20L’immixtion du juge dans la vie sociale doit être admise avec précaution sauf à porter atteinte au principe constitutionnel de la liberté d’entreprendre. C’est la raison pour laquelle l’abus de minorité (comme de majorité), s’il peut être sanctionné comme tout abus de droit, doit demeurer dans des limites raisonnables. Les limites de l’abus de minorité ont été fixées par la jurisprudence et reposent sur deux critères cumulatifs de qualification. Le refus doit être motivé par l’intérêt personnel de l’associé et se faire au détriment de l’intérêt général de la société (Cass. com., 15 juill. 1992, n° 90-17.216, P+B, Six c/ Sté Tapisseries de France ; Dr. sociétés 1992, comm. 207, note H. Le Nabasque ; JCP G 1992, II, 21944, note J.-F. Barbièri ; JCP 1992 E, II, 375, note Y. Guyon ; Bull. civ. 1992, IV, n° 279 ; Bull. Joly Sociétés 1992, p. 1083, note P. Le Cannu ; Rev. sociétés 1993, p. 400, note Ph. Merle. - Cass. com., 9 mars 1993, n° 91-14.685, P+B, Flandin c/ Sté Alarme Service : JurisData n° 1993-000497 ; Dr. sociétés 1993, comm. 95, obs. H. Le Nabasque ; JCP E 1993, II, 448, note A. Viandier ; JCP N 1993, II, 293, note J.-F. Barbièri ; JCP G, 1993, 22107, note Y. Paclot ; Bull. civ. 1993, IV, n° 101 ; Bull.
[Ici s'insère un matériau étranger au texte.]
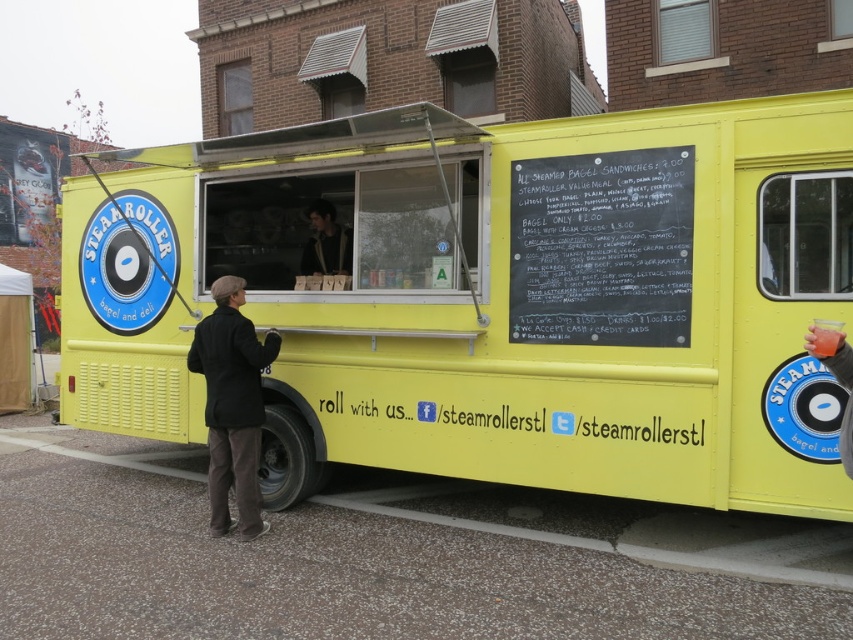 You are a customer looking to purchase a coat and jacket from the food truck. The vendor tells you that the black wool coat at lower left is below the dark brown leather jacket at center. Which item would you need to reach first to get the jacket?

The black wool coat at lower left is located below the dark brown leather jacket at center, so you would need to reach the dark brown leather jacket at center first as it is above the coat.

You are a customer standing in front of the yellow matte food truck at center and the black chalkboard at upper center. Which object is larger in size?

The yellow matte food truck at center is bigger than the black chalkboard at upper center.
Joly Sociétés 1993, p. 537, note P. Le Cannu ; Rev. sociétés 1993, p. 203, note Ph. Merle ; D. 1993, p. 363, note Y. Guyon. - Adde, M. Cabrillac, De quelques handicaps dans la construction de la théorie de l'abus de minorité, Mélanges A. Colomer : Litec 1993. - A. Constantin, La tyrannie des faibles. De l'abus de minorité en droit des sociétés, Mélanges Yves Guyon : Dalloz 2003, p. 213). Si l’intérêt personnel de l’associé apparaît clairement à la lecture de l’arrêt, la question de l’atteinte portée à l’intérêt général de la société a été discutée (v. M.-L. Coquelet, note précit.) au motif qu’il ne suffit pas qu’une décision sociale soit conforme à l’intérêt social pour que le refus du minoritaire soit considéré comme abusif. Si l’on ne peut qu’approuver cette analyse il convient de la compléter en disant que, dans ce cas, c’est à l’associé minoritaire de démontrer que son refus est guidé par une motivation valable ce qu’il n’est pas parvenu à faire en l’espèce. La solution retenue par la Cour nous paraissait donc, en l’espèce, tout à fait justifiée.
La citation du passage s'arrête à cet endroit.